Problem statement: Once the line containing "プライバシーポリシー (614, 2401)" is found in the entries below, restate it and each following line word for word, stopping after the line containing "Plat de ce jeudi (603, 1019)".

[Saved data entries]
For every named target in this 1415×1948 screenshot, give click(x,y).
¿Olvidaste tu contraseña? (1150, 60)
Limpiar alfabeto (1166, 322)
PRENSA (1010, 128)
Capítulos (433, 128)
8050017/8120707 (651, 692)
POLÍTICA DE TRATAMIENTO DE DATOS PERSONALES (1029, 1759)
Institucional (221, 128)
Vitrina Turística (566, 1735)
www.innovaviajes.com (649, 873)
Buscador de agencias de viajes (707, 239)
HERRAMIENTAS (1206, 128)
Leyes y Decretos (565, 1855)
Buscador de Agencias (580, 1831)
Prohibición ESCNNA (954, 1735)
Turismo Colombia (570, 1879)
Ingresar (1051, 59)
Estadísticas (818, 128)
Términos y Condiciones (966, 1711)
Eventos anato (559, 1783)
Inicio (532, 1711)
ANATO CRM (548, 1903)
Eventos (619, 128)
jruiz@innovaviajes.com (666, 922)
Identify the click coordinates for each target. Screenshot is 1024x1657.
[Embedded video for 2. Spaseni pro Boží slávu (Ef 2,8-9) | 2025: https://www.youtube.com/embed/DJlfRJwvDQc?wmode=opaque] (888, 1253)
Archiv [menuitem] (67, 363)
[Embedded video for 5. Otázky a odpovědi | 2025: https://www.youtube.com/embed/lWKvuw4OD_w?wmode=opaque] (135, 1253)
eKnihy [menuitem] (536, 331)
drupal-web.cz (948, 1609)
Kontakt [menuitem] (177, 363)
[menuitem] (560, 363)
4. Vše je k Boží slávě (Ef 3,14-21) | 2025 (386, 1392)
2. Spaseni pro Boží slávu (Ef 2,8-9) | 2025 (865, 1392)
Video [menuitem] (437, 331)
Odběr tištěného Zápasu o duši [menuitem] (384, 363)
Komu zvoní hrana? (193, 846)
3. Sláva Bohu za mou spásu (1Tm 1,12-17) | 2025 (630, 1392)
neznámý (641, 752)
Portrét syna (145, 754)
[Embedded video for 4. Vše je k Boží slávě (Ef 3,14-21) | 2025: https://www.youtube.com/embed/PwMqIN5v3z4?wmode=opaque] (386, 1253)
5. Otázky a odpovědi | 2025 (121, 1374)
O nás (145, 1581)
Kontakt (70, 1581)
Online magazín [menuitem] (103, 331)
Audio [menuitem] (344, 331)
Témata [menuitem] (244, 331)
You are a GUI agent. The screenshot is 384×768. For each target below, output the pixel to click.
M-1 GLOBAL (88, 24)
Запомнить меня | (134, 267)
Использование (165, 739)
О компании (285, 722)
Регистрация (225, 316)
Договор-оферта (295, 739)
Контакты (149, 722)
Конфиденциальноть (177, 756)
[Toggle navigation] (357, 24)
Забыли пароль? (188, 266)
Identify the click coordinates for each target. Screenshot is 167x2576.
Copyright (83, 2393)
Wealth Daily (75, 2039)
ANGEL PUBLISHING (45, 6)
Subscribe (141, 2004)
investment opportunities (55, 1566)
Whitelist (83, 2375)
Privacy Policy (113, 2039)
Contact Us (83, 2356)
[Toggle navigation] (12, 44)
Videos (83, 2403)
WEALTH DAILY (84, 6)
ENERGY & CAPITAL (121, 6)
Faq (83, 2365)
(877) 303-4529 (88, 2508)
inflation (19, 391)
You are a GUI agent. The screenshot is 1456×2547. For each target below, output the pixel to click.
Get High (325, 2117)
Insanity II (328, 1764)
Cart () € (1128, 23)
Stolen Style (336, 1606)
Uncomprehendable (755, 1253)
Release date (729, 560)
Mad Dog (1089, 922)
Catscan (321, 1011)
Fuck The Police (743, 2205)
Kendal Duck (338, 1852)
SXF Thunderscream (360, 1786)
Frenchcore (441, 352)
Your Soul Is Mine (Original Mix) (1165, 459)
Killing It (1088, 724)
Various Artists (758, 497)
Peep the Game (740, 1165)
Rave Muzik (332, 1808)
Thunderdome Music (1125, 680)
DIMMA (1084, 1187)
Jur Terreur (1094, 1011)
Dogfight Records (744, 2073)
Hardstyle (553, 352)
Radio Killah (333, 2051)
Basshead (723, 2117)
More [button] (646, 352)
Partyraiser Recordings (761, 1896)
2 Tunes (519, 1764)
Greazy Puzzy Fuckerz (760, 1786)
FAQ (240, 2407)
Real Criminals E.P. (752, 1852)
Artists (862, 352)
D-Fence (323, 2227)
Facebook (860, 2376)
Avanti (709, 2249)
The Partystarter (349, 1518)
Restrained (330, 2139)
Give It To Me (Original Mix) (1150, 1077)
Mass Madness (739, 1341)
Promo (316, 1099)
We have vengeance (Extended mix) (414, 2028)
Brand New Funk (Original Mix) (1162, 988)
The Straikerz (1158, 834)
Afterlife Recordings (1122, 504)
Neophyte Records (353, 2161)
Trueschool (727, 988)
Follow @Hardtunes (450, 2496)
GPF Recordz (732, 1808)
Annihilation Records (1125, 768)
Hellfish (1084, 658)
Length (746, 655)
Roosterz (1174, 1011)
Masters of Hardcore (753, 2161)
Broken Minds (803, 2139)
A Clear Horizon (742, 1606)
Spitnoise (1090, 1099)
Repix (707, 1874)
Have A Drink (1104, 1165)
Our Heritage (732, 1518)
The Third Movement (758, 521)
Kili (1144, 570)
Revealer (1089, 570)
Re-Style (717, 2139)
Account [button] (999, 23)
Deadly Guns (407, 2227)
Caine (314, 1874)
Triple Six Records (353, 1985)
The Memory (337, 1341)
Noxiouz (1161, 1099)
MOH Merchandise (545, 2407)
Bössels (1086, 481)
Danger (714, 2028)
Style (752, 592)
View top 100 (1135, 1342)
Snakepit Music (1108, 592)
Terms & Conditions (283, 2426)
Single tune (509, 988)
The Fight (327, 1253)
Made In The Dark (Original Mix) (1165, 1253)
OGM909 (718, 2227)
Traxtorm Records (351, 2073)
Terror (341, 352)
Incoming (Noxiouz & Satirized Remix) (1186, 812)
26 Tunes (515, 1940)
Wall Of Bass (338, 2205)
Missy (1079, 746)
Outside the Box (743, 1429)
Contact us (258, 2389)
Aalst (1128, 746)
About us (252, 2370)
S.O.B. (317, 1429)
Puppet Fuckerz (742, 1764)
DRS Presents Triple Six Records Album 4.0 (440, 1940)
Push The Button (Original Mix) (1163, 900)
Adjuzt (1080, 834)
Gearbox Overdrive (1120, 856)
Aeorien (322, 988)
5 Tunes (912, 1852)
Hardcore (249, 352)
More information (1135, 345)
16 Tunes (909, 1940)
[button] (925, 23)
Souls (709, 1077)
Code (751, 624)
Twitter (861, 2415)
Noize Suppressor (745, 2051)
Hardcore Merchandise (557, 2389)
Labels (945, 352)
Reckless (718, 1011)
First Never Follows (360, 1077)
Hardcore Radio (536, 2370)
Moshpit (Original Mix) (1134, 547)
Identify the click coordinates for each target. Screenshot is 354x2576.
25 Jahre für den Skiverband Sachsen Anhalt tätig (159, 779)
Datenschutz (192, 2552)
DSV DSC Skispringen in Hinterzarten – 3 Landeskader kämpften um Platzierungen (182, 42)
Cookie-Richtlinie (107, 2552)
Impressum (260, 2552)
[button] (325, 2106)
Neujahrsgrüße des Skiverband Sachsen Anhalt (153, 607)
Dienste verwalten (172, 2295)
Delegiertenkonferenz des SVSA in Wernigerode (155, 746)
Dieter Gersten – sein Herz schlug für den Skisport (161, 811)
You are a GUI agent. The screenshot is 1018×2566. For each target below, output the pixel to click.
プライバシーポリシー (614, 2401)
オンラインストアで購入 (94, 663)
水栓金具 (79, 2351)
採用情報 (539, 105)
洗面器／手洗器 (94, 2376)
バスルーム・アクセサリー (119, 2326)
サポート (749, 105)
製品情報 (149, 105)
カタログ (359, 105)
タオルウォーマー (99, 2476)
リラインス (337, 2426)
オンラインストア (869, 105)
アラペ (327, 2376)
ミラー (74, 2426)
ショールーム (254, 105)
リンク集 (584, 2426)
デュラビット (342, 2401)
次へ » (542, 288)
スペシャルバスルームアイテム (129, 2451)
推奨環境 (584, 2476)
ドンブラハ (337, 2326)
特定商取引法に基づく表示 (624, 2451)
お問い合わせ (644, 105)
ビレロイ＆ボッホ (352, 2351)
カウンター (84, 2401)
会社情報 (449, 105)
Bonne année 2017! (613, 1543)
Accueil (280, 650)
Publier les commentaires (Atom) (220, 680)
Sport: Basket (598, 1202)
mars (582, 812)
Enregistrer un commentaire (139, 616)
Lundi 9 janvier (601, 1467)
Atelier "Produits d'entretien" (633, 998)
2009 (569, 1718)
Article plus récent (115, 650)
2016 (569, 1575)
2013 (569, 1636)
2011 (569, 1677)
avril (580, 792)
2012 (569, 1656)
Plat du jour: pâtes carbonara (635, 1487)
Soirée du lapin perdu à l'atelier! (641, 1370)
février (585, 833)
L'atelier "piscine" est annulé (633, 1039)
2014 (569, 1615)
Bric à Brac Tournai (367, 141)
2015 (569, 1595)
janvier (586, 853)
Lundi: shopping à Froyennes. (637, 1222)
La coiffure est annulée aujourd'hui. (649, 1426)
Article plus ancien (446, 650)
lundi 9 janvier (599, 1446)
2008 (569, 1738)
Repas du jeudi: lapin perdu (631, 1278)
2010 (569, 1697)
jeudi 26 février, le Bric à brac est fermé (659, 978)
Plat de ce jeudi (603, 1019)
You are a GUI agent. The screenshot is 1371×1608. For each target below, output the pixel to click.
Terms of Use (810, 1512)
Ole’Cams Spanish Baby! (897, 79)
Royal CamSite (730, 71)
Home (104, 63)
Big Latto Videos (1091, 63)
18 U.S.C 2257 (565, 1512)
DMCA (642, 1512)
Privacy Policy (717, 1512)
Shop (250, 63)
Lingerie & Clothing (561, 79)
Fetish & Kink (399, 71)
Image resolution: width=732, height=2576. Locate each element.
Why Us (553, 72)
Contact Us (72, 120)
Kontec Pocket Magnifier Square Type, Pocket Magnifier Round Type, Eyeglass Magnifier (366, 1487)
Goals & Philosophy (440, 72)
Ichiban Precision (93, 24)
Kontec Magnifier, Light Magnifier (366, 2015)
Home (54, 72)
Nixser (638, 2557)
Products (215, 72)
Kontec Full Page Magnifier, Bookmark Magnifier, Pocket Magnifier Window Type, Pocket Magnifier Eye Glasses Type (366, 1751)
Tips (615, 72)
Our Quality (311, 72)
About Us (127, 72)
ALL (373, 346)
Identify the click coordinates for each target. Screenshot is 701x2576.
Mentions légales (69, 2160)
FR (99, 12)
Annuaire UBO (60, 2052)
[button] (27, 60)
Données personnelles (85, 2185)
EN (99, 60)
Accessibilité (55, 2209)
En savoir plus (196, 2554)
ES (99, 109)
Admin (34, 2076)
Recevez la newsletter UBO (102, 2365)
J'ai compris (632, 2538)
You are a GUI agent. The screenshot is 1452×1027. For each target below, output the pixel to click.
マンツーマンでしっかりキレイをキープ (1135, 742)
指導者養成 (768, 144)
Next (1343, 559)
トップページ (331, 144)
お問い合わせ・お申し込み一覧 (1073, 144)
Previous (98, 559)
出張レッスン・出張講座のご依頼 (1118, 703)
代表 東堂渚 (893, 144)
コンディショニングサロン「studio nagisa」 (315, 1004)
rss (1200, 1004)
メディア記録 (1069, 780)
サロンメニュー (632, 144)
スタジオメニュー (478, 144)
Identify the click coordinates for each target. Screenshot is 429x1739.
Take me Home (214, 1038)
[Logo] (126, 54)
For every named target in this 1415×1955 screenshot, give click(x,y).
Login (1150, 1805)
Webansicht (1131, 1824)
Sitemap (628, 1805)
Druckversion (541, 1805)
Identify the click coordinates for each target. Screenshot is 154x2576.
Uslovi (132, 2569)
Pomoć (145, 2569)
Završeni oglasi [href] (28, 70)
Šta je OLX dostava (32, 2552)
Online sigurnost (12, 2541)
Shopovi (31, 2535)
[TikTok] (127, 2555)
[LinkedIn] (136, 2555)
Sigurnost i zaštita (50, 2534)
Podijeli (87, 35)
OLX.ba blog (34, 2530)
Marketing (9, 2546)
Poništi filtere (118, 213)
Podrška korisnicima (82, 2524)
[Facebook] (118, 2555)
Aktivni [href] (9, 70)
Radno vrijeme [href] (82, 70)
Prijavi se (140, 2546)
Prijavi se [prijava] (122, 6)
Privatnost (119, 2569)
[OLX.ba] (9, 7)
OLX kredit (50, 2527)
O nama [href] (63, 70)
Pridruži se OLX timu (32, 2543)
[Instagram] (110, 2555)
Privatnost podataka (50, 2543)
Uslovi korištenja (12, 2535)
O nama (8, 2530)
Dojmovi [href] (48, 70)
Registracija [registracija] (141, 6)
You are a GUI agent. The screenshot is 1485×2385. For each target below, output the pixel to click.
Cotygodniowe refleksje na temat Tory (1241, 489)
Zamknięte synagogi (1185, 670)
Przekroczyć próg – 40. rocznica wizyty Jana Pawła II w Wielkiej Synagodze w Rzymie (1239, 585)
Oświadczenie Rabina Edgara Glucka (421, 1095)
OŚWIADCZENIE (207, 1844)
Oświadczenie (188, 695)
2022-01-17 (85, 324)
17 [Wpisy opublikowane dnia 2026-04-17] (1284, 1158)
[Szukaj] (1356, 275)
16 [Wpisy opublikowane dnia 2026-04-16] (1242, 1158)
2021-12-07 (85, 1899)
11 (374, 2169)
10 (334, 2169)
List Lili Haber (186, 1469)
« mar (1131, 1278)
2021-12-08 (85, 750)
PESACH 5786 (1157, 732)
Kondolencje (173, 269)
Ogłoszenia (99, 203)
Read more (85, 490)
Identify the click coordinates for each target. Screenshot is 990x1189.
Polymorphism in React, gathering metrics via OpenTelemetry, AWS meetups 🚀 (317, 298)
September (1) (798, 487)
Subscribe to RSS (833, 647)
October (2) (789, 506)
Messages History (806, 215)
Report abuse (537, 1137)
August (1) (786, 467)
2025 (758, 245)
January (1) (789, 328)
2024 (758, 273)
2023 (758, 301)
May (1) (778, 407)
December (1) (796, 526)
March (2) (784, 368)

Completed exercise:
プライバシーポリシー (614, 2401)
オンラインストアで購入 (94, 663)
水栓金具 (79, 2351)
採用情報 (539, 105)
洗面器／手洗器 (94, 2376)
バスルーム・アクセサリー (119, 2326)
サポート (749, 105)
製品情報 (149, 105)
カタログ (359, 105)
タオルウォーマー (99, 2476)
リラインス (337, 2426)
オンラインストア (869, 105)
アラペ (327, 2376)
ミラー (74, 2426)
ショールーム (254, 105)
リンク集 (584, 2426)
デュラビット (342, 2401)
次へ » (542, 288)
スペシャルバスルームアイテム (129, 2451)
推奨環境 (584, 2476)
ドンブラハ (337, 2326)
特定商取引法に基づく表示 (624, 2451)
お問い合わせ (644, 105)
ビレロイ＆ボッホ (352, 2351)
カウンター (84, 2401)
会社情報 (449, 105)
Bonne année 2017! (613, 1543)
Accueil (280, 650)
Publier les commentaires (Atom) (220, 680)
Sport: Basket (598, 1202)
mars (582, 812)
Enregistrer un commentaire (139, 616)
Lundi 9 janvier (601, 1467)
Atelier "Produits d'entretien" (633, 998)
2009 (569, 1718)
Article plus récent (115, 650)
2016 (569, 1575)
2013 (569, 1636)
2011 (569, 1677)
avril (580, 792)
2012 (569, 1656)
Plat du jour: pâtes carbonara (635, 1487)
Soirée du lapin perdu à l'atelier! (641, 1370)
février (585, 833)
L'atelier "piscine" est annulé (633, 1039)
2014 (569, 1615)
Bric à Brac Tournai (367, 141)
2015 (569, 1595)
janvier (586, 853)
Lundi: shopping à Froyennes. (637, 1222)
La coiffure est annulée aujourd'hui. (649, 1426)
Article plus ancien (446, 650)
lundi 9 janvier (599, 1446)
2008 (569, 1738)
Repas du jeudi: lapin perdu (631, 1278)
2010 (569, 1697)
jeudi 26 février, le Bric à brac est fermé (659, 978)
Plat de ce jeudi (603, 1019)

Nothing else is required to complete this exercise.